The Fourier transform for a function \(f\in\mathcal{S}(\mathbb{R})\) is given by \(\mathcal{F}(f)\in\mathcal{S}(\mathbb{R})\) where \(\xi\in\mathbb{R}\) and $$\mathcal{F}(f)=\int_\mathbb{R}f(x)e^{-2\pi ix\xi}dx$$

We denote any Fourier transform—whether continuous, discrete, multi-dimensional, etc.—by \(\mathcal{F}\) throughout, with the particular form readily apparent from context.

The continuous Fourier transform (CFT) has many nice properties including linearity and shift invariance. We don't prove the many amazing properties of the CFT, as that deserves an entire book in its own right.

In the real world, we are often concerned with discrete signals. Hence, we need a discrete analogue of the CFT. The DFT allows the study of continuous functions through sampling and extends Fourier theory to inherently discrete signals such as trading activity on the stock market.

Definition 2 (Discrete Fourier transform).

The Fourier transform for a sequence \(x\in\mathbb{R}^N\) is given by \(\mathcal{F}(x)\in\mathbb{R}^N\) where $$\mathcal{F(x)}_j = \sum\limits_{n=0}^{N-1} x_m \cdot e^{-2 \pi ijn/N}$$

The need for the DFT highlights a fundamental difference between mathematics and computing. Whereas mathematics can deal with behaviors over domains such as all of time or \(\mathbb{R}^N\), computers must work over discrete domains. In fact, discrete domains pervade all realms of science due to the nature of sampling. Moreover, computers require a finite amount of data and so cannot even algorithmically implement the CFT. These reasons have given the DFT tremendous importance in image and digital signal processing.

The DFT shares many of the nice properties of the CFT. For example, it is linear and also shift invariant. The convolution theorem and Parseval's theorem also have discrete analogues.

As the DFT is a linear function on \(\mathbb{R}^N\), we can express it as a matrix. Observe that we can write some \(j\)-th entry \(\mathcal{F}(x)_j\) as $$x_0 + x_1 \cdot e^{-2 \pi ij/N} + \ldots + x_{N-1} \cdot e^{-2(N-1) \pi ij/n}$$ This equality is the result of the dot product $$\begin{bmatrix}1&e^{-2\pi ij/N}&\ldots &e^{-2(N-1)\pi ij/N}\end{bmatrix}\cdot\begin{bmatrix}x_0 \\ x_1 \\ \vdots \\ x_{N-1}\end{bmatrix}$$ So, we may write the DFT as the linear transformation $$\begin{bmatrix}\mathcal{F}(x)_0&\mathcal{F}(x)_1&...&\mathcal{F}(x)_{N-1}\end{bmatrix} = \\ \begin{bmatrix} 1&1&...&1 \\ 1&e^{-2 \pi i/N}&...&e^{-2(N-1) \pi i/N} \\ \vdots&\vdots&...&\vdots \\ 1&e^{-2 \pi i/N}&...&e^{-2(N-1) \pi i/N}\end{bmatrix}\begin{bmatrix} x_0 \\ x_1 \\ \vdots \\ x_{N-1}\end{bmatrix}$$

This representation of the DFT is particularly striking as it moves the understanding of the transform from integration over \(\mathbb{R}\) to a discrete sum and now to a matrix, allowing us to glimpse a method for computers to compute the DFT.

Notice that this matrix computation has \(\mathcal{O}(N^2)\) time complexity.

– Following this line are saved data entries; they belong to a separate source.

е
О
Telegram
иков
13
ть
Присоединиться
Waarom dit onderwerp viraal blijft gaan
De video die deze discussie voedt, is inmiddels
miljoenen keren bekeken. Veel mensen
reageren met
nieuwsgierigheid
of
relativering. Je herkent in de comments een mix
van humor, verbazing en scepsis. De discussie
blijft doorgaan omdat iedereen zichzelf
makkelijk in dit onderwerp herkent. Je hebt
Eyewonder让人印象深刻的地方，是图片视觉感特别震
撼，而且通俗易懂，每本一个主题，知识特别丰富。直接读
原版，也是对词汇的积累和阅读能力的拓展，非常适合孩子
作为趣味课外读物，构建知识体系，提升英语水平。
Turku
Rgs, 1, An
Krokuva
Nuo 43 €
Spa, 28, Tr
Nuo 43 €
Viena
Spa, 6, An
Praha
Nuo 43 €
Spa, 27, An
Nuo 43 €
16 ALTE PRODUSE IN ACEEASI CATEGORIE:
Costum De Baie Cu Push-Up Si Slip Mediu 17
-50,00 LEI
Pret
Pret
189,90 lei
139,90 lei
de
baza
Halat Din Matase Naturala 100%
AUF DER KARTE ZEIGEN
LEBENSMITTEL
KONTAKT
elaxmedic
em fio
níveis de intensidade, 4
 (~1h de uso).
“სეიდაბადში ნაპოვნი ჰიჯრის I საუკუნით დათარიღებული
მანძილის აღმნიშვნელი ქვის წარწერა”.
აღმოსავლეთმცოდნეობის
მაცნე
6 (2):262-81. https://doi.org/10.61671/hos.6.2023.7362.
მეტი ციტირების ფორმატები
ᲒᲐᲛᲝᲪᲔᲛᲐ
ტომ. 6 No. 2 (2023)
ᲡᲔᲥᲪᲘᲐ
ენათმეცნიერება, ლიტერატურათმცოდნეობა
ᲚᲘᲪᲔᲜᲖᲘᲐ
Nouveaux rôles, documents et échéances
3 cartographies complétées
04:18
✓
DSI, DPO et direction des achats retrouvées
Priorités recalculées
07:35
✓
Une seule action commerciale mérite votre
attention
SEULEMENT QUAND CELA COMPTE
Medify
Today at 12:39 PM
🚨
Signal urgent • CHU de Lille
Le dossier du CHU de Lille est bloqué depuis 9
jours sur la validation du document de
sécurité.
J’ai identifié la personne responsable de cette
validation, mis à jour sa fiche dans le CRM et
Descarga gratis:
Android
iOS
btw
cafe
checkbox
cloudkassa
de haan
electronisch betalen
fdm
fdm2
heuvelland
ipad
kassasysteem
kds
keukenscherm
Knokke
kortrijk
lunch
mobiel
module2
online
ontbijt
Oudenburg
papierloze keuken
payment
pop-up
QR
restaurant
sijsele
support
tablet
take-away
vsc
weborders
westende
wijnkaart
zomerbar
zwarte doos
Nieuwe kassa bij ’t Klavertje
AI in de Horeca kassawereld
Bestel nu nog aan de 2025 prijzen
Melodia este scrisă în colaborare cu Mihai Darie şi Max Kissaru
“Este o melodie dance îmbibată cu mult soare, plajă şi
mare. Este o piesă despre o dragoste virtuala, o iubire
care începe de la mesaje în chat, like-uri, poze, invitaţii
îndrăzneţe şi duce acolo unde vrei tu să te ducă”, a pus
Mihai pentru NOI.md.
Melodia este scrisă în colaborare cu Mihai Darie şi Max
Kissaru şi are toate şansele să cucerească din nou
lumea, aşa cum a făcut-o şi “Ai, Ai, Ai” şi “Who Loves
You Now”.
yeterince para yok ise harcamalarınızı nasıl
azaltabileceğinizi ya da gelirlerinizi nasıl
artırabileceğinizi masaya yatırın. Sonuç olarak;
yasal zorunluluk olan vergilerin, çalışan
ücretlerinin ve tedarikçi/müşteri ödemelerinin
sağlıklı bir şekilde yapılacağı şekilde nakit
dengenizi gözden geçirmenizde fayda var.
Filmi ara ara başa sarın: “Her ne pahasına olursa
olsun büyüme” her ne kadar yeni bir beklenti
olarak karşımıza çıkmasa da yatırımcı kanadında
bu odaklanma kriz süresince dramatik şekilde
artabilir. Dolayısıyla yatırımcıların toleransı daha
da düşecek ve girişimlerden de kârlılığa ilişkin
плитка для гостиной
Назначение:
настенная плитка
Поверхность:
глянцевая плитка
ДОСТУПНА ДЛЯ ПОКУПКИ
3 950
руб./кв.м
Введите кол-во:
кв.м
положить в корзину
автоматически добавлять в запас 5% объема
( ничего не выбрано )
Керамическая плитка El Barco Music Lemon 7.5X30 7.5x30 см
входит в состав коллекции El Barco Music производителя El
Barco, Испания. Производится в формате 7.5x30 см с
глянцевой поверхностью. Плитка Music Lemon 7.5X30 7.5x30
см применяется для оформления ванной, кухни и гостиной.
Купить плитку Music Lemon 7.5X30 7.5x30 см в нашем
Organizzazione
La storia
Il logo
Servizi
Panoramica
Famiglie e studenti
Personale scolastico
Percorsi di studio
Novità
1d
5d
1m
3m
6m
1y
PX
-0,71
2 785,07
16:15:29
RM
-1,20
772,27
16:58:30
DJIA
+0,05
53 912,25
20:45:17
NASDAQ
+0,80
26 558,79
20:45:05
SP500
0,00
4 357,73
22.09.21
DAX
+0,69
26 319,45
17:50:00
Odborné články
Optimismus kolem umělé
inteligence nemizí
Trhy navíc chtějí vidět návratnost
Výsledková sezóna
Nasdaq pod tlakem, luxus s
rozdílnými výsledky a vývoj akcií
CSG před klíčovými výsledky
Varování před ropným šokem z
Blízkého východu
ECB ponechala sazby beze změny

With a large sample size, this computation proves to be naive. To meet the high-volume computing needs, the DFT must be computed much more quickly. The FFT was developed as a means of minimizing the amount of time it takes to compute the DFT.


Fast Fourier transform

Calculating the DFT directly is computationally infeasible in the vast majority of cases, which is why the DFT was rarely used before the popularization of the FFT. The development of the FFT can be traced back to Gauss, who described a similar algorithm in 1805. Remarkably, Gauss' work on this subject predated even Fourier's own work on harmonic analysis. However, Gauss did not publish this work in his lifetime [3].

The modern understanding of the FFT is attributed to Cooley and Tukey, who published the landmark algorithm in 1965. Cooley and Tukey's algorithm reduced the time complexity of the DFT from \(\mathcal{O}(N^2)\) to "less than \(2N\log N\) operations without requiring more data storage" [2]. Cooley and Tukey's algorithm made all manners of digital signal processing more efficient and thus feasibly computable. Though some other algorithms for calculating the DFT are also sometimes referred to as the FFT, Cooley and Tukey's is the one most commonly used.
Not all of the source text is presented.